Task
Your answer must consist of exactly the lines below, starting with the line with "Verjaardag (131, 2254)" and going on through the line with "Colson Baltic OÜ (272, 2551)", and nothing else.
Top of The data
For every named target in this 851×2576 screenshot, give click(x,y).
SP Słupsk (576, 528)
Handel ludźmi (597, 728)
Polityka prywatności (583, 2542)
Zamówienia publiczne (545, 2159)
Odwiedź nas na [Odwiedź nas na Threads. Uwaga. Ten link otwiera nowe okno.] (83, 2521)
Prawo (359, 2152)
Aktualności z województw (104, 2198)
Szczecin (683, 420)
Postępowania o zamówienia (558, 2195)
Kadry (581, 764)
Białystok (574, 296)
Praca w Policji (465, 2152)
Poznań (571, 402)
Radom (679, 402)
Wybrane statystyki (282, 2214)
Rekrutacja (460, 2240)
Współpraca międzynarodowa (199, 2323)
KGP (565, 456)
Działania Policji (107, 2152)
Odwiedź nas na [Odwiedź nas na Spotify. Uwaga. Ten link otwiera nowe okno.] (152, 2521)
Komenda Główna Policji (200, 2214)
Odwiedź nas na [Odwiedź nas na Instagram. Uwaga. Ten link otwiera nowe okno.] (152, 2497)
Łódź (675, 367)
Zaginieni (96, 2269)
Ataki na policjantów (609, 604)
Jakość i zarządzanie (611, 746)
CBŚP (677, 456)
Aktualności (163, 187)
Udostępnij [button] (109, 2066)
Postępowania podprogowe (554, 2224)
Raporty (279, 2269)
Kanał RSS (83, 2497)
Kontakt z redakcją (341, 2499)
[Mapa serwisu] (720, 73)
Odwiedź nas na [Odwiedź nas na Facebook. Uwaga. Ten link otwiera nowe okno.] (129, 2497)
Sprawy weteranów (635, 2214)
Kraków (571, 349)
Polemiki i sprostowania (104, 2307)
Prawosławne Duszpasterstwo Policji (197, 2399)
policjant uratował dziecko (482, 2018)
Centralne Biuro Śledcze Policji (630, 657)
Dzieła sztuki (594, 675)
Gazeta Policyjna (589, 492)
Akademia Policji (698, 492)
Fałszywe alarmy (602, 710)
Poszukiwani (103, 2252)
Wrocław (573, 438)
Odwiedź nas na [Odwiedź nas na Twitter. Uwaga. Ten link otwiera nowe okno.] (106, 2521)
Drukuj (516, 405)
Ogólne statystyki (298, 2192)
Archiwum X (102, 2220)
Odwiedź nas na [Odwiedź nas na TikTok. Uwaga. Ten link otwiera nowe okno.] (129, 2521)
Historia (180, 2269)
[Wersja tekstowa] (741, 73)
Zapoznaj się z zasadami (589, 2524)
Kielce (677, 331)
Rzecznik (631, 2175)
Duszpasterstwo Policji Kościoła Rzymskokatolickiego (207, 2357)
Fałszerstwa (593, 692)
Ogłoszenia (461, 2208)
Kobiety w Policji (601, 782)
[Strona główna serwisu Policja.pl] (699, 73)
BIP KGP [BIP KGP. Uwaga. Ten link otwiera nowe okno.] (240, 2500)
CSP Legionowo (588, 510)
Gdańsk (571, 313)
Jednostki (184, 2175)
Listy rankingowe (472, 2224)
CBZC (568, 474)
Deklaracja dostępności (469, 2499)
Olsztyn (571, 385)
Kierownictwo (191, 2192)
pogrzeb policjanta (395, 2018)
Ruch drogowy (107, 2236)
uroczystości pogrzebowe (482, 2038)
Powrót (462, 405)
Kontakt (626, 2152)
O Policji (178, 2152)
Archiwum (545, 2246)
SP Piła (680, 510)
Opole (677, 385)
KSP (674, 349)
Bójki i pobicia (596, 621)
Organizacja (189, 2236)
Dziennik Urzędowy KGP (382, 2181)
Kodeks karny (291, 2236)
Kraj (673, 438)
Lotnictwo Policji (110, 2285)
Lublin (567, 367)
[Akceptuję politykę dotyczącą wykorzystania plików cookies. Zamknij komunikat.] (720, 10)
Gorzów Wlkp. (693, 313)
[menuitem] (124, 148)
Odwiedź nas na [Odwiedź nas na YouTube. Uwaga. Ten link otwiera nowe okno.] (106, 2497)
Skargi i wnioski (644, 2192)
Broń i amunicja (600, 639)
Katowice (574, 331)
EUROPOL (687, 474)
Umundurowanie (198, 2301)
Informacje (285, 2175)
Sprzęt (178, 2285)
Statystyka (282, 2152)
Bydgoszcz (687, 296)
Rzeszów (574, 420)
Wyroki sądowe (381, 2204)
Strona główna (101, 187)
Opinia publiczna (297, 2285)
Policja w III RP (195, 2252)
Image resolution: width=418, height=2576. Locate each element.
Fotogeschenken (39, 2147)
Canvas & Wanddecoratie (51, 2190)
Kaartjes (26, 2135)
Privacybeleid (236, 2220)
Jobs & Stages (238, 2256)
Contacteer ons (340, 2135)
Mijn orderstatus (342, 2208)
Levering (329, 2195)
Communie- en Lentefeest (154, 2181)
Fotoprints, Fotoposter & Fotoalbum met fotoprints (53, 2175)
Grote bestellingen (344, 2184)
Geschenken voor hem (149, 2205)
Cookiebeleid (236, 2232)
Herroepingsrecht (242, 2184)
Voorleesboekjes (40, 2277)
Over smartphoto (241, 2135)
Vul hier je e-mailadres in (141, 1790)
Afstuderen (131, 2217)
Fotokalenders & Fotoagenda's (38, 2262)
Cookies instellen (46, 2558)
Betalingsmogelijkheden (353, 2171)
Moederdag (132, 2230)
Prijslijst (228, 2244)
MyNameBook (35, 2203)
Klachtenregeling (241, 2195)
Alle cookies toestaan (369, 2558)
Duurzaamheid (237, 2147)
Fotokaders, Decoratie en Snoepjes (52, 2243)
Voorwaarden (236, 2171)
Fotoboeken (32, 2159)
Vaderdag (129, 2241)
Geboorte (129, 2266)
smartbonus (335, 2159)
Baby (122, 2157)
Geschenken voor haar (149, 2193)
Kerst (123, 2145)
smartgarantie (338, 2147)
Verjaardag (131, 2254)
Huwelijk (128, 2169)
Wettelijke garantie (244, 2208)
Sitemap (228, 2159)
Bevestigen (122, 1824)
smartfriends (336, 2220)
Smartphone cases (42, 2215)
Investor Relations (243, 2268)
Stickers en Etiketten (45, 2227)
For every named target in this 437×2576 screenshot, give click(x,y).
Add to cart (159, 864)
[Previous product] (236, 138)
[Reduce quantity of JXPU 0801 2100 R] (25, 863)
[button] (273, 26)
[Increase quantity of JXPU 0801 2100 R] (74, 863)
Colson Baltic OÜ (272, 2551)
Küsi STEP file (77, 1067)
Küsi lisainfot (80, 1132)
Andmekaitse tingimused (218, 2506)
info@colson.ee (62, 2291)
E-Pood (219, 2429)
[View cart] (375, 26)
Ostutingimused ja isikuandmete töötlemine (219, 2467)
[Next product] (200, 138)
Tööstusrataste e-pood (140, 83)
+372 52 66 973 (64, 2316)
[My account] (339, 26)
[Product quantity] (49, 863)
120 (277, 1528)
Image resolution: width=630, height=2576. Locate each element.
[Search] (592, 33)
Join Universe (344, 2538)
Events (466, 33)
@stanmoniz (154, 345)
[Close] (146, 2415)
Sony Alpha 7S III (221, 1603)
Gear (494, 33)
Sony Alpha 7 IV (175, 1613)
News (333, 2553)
Bottom of The data
Output below
Verjaardag (131, 2254)
Huwelijk (128, 2169)
Wettelijke garantie (244, 2208)
Sitemap (228, 2159)
Bevestigen (122, 1824)
smartfriends (336, 2220)
Smartphone cases (42, 2215)
Investor Relations (243, 2268)
Stickers en Etiketten (45, 2227)
For every named target in this 437×2576 screenshot, give click(x,y).
Add to cart (159, 864)
[Previous product] (236, 138)
[Reduce quantity of JXPU 0801 2100 R] (25, 863)
[button] (273, 26)
[Increase quantity of JXPU 0801 2100 R] (74, 863)
Colson Baltic OÜ (272, 2551)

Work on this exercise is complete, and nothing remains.